Extracted page text data:
<<<<
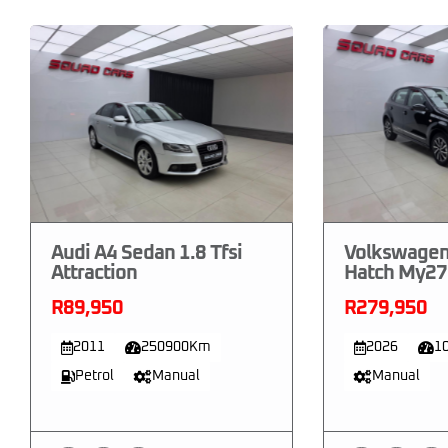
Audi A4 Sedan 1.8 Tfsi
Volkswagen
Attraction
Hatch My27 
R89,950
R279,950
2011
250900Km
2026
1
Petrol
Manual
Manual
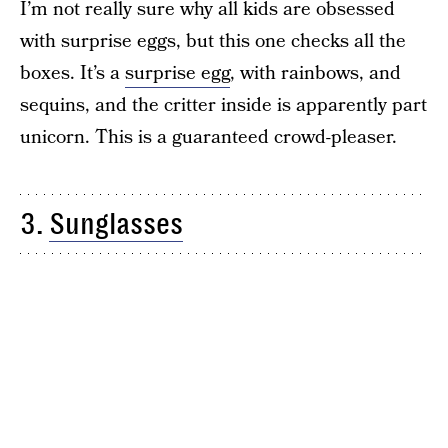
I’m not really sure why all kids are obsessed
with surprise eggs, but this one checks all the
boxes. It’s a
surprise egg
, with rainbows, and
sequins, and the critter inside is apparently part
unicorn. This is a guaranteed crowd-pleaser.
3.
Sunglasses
>>>>
<<<<
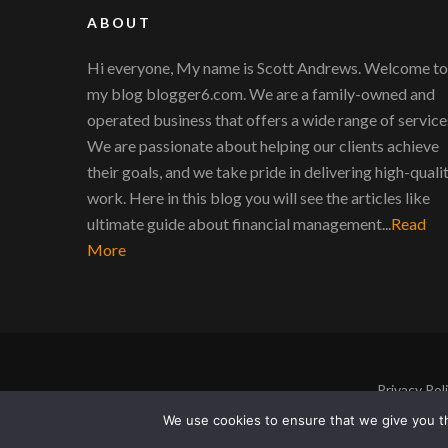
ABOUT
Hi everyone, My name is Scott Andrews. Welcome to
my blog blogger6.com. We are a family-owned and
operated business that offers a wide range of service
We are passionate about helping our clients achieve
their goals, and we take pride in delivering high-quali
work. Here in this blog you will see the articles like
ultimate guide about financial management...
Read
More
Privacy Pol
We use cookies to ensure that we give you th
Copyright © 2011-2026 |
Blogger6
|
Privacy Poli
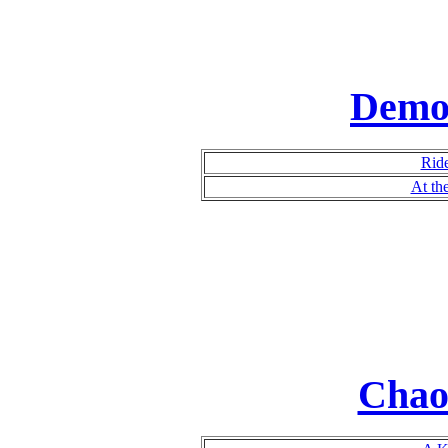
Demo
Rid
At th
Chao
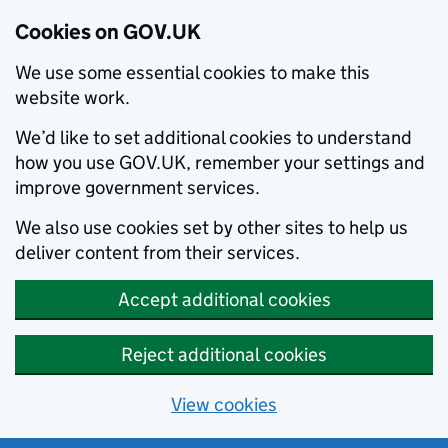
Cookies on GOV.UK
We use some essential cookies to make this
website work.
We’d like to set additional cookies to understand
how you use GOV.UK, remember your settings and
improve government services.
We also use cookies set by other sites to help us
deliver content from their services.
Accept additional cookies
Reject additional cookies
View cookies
>>>>
▶ WHAT YOU ARE ASKED TO DO
Copy out each line in the preceding records that contains "like".

▶ TASK OUTPUT
work. Here in this blog you will see the articles like
We’d like to set additional cookies to understand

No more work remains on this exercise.